Applying quantization to an MNIST model¶
In this tutorial, we will be providing a basic introduction to quantizing a model with CoreAI-Opt.
After the end of this tutorial, you should be familiar with the following:
Table of Contents:
Setup¶
We will be using a basic CNN model and train it on the MNIST dataset and observe its final accuracy.

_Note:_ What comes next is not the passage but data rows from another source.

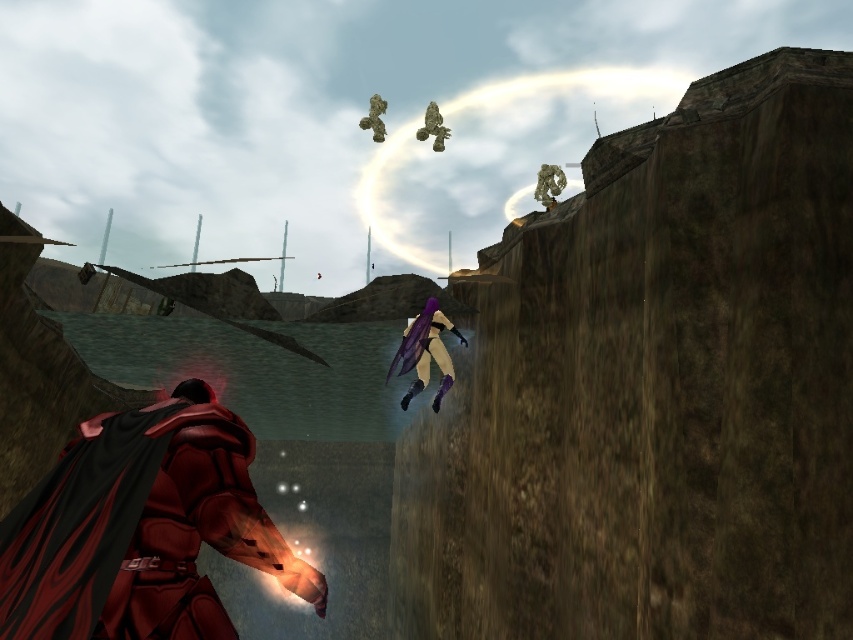 You are a game developer designing a level where the shiny red armor at center and the purple matte wings at center are placed in a confined space. The minimum required distance between them is 3 meters to allow for animation and movement. Can they be placed in this space without violating the distance requirement?

The shiny red armor at center and the purple matte wings at center are 3.17 meters apart, which exceeds the 3 meter minimum requirement. They can be placed in the confined space without violating the distance requirement.

You are a character in the game and need to move from point A to point B. The points are labeled as point (53, 492) and point (424, 326). Which point should you start from if you want to begin your journey closer to the camera?

You should start from point (53, 492) because it is closer to the camera than point (424, 326).

Based on the photo, you are a game developer working on a new level for this game. You need to place a glowing red energy effect at the exact location of the shiny red armor at center. What are the coordinates where you should place this effect?

The coordinates for the shiny red armor at center are at point (141, 529), so you should place the glowing red energy effect at those coordinates.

Once we train this CNN model, we will apply quantization to it using coreai-opt starting with weight only quantization (data free), then moving to apply calibration data based weight + activation quantization, and then finally do Quantization Aware Training (QAT).
[23]:
import random
from pathlib import Path
import numpy as np
import torch
from torch import nn
from torch.utils.data import DataLoader
from torchinfo import summary
from torchvision import datasets, transforms
[24]:
SEED = 1976
random.seed(SEED)
np.random.seed(SEED)
torch.manual_seed(SEED)
[24]:
<torch._C.Generator at 0x11286cc50>
[25]:
# Used to save intermediate results and datasets
SAVE_DIRECTORY = "."
MNIST Dataset download¶
Helper to download the MNIST dataset with standard normalization applied.
[26]:
def mnist_transforms() -> transforms.Compose:
return transforms.Compose([transforms.ToTensor(), transforms.Normalize((0.1307,), (0.3081,))])
def download_mnist_dataset(
download_path: Path, transform: transforms.Compose | None = None
) -> tuple[datasets.MNIST, datasets.MNIST]:
if transform is None:
transform = mnist_transforms()
train = datasets.MNIST(download_path, train=True, download=True, transform=transform)
test = datasets.MNIST(download_path, train=False, download=True, transform=transform)
return train, test
Model definition¶
A simple CNN with a single Conv2d → ReLU → MaxPool block, followed by Flatten and a Linear classifier.
[27]:
class MnistNetwork(nn.Module):
def __init__(self, num_classes: int = 10, state_dict: dict | None = None) -> None:
super().__init__()
self.model = nn.Sequential(
nn.Conv2d(1, 12, 3, padding=1),
nn.ReLU(),
nn.MaxPool2d(2, stride=2, padding=0),
nn.Flatten(),
nn.Linear(2352, num_classes),
)
if state_dict is not None:
self.load_state_dict(state_dict)
def forward(self, x: torch.Tensor) -> torch.Tensor:
return self.model(x)
Training and Evaluation¶
Standard PyTorch training loop and evaluation function that computes accuracy.
[28]:
def train_step(model, optimizer, loss_fn, inputs, ground_truth) -> float:
model.train()
device = next(model.parameters()).device
inputs = inputs.to(device)
ground_truth = ground_truth.to(device)
optimizer.zero_grad()
predictions = model(inputs)
loss = loss_fn(predictions, ground_truth)
loss.backward()
optimizer.step()
return loss.item()
def train_epoch(model, train_loader, optimizer, loss_fn) -> float:
total_loss = 0.0
for inputs, ground_truth in train_loader:
loss = train_step(model, optimizer, loss_fn, inputs, ground_truth)
total_loss += loss
return total_loss / len(train_loader)
def create_adam_optimizer(model: nn.Module, lr: float = 1e-3) -> torch.optim.Adam:
return torch.optim.Adam(model.parameters(), lr=lr)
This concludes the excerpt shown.